Yields harden as RBI holds fire for now

By: | Published: August 5, 2015 12:17 AM

The yield on government bonds rose across tenures on Tuesday after the Reserve Bank of India left key policy rates unchanged and gave little clarity on its moves in the coming months.

The yield on government bonds rose across tenures on Tuesday after the Reserve Bank of India left key policy rates unchanged and gave little clarity on its moves in the coming months.

The yield on the benchmark 10-year rose three basis points to end at the day’s high of 7.84%.

The RBI left its repo rate unchanged at 7.25% and said that it would monitor economic data and the extent of transmission of past rate cuts by banks to assess whether it has more room to cut rates.

“The policy was not as clear or even dovish as the market expected. There was no clarity on how the RBI expects transmission to take place and how banks would be able to cut base rates amid such high credit costs due to bad loans,” said Sidharth Rath, president of treasury, business banking and capital markets at Axis Bank.

The central bank noted that banks had cut base rates by around 30 bps while the cumulative reduction in the policy rate was 75 bps so far in 2015.

Yields had eased intraday after the RBI governor said that there would be periodic reviews of the investment limits of foreign institutional investors in bonds. Ever since the limits were exhausted in August 2014, market participants had been demanding an increase as the potential dollar inflow into Indian bonds was high. Given the high return that Indian bonds give vis-a-vis other emerging market bonds, FIIs have been grabbing investment limits at high premiums at every auction.

However, bonds began to be sold thereafter and yields climbed back with the 10-year benchmark ending at the day’s high of 7.84%. “The policy statement was less dovish than expected. Further, there is a demand-supply mismatch as well,” said Ananth Narayan G, Regional head of financial markets for South Asia at Standard Chartered Bank.

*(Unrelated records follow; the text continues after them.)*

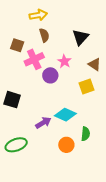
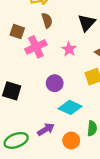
purple circle: (50, 75) -> (55, 83), moved
purple arrow: (43, 123) -> (46, 129), moved

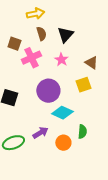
black triangle: (87, 23) -> (65, 35), moved
purple circle: (55, 83) -> (48, 91), size x1.5

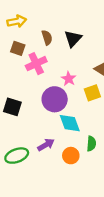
yellow arrow: (35, 14) -> (17, 21), moved
pink star: (61, 60) -> (69, 79), moved
cyan diamond: (62, 113) -> (70, 123), turned 45

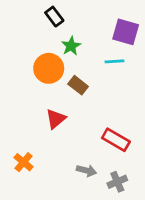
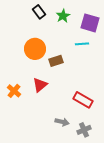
green star: (71, 46) -> (63, 16), moved
brown rectangle: (78, 85) -> (56, 61), turned -56
orange cross: (24, 162) -> (14, 91), moved

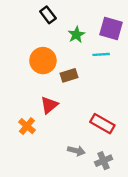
green star: (63, 16) -> (76, 35), moved
orange cross: (14, 91) -> (27, 126), moved

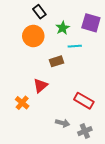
cyan line: (101, 54) -> (75, 46), moved
orange circle: (43, 61) -> (33, 36), moved

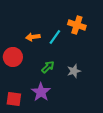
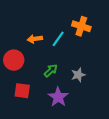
purple star: (41, 92) -> (58, 97), moved
red square: (14, 99) -> (22, 91), moved

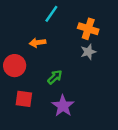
cyan line: (58, 39) -> (51, 14), moved
gray star: (78, 75) -> (88, 52), moved

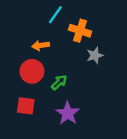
orange cross: (88, 29) -> (80, 31), moved
red circle: (15, 66) -> (32, 71), moved

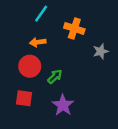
cyan line: (55, 15) -> (41, 14), moved
gray star: (95, 55) -> (101, 51), moved

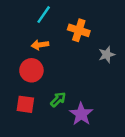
green arrow: (55, 77) -> (58, 99), moved
purple star: (63, 105) -> (81, 114), moved

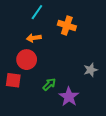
gray star: (107, 55) -> (91, 70), moved
red square: (25, 104) -> (13, 80), moved

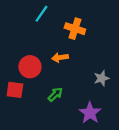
orange arrow: (34, 38) -> (60, 58), moved
purple star: (69, 97) -> (90, 113), moved

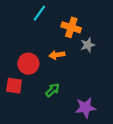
gray star: (101, 78) -> (88, 45), moved
purple star: (90, 113) -> (85, 108), turned 30

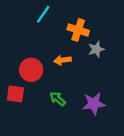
green arrow: (53, 90) -> (58, 99), turned -96
purple star: (85, 108) -> (94, 104), moved

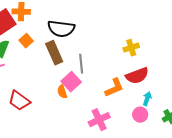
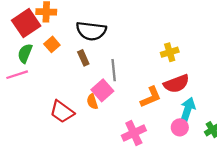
brown rectangle: (54, 53) -> (83, 58), size x0.6
cyan arrow: (147, 99) -> (188, 109), size x1.5
red trapezoid: (19, 101) -> (62, 112), moved

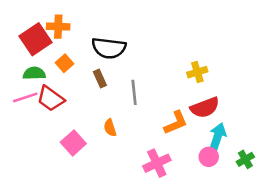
green semicircle: (25, 53) -> (34, 73), turned 66
pink square: (102, 90) -> (73, 143), moved
red trapezoid: (62, 112) -> (51, 99), moved

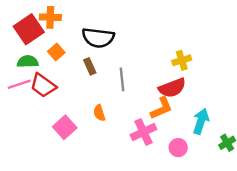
red semicircle: (205, 108) -> (172, 88), moved
pink circle: (209, 157) -> (178, 148), moved
pink cross: (157, 163) -> (143, 132), moved

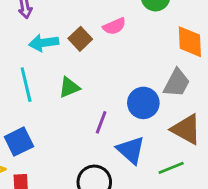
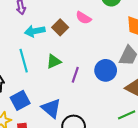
pink semicircle: (114, 26) -> (83, 18), turned 56
purple line: (101, 122) -> (75, 75), moved
blue triangle: (131, 150) -> (51, 108), moved

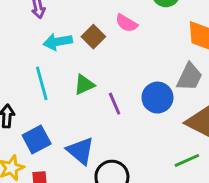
purple line: (75, 75) -> (115, 104), turned -42

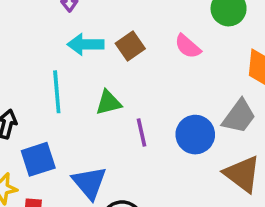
pink semicircle: (126, 23) -> (188, 46), moved

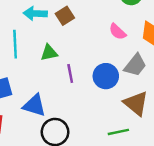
pink semicircle: (188, 46) -> (117, 32), moved
blue triangle: (89, 183) -> (34, 105), turned -35

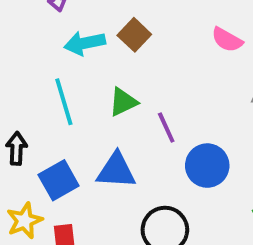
blue circle: (106, 76) -> (207, 166), moved
blue triangle: (34, 105) -> (116, 171), moved

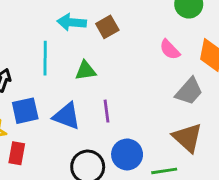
purple line: (166, 128) -> (107, 111), moved
blue circle: (207, 166) -> (127, 154), moved

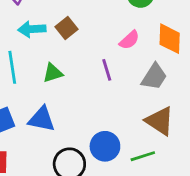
pink semicircle: (170, 50) -> (129, 40), turned -80
purple line: (107, 111) -> (107, 70), moved

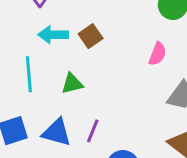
pink semicircle: (129, 40) -> (157, 54), turned -30
purple line: (107, 70) -> (93, 131), moved, turned 35

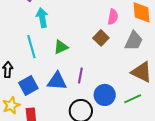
cyan arrow: (53, 35) -> (42, 18), turned 90
brown square: (91, 36) -> (101, 38), moved

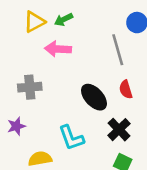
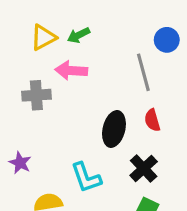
gray cross: (30, 87) -> (36, 95), moved
black ellipse: (94, 97) -> (114, 129), turned 56
purple star: (16, 126) -> (20, 163), turned -30

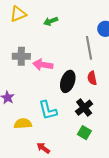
yellow triangle: (43, 37) -> (18, 14), moved
pink arrow: (71, 71) -> (43, 65), moved

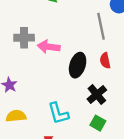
cyan L-shape: (48, 110) -> (58, 113), moved
yellow semicircle: (23, 124) -> (16, 116), moved

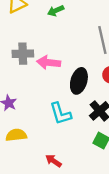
cyan L-shape: (58, 113) -> (60, 114), moved

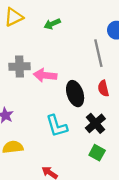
black ellipse: (79, 81) -> (75, 94), turned -35

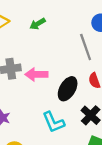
black ellipse: (75, 94) -> (68, 89), turned 55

The RBI’s stress on gradual reduction of the Statutory Liquidity Ratio (SLR) over a period of time also weighed on the market. A reduction in SLR would reduce the incremental demand for government bonds as it would allow banks to direct deposit flow into private companies. At present, banks have to park 21.5% of their deposits into government bonds under SLR.

“There is also no consensus in the market on the RBI’s position on liquidity. Some believe that OMO bond sales would be announced as early as tomorrow,” said Narayan.

While the RBI said in its statement that easy liquidity has helped transmission of rate cuts, Rajan indicated in his interaction with market participants that the RBI may continue to withdraw liquidity through bond sales under the open market operations (OMO).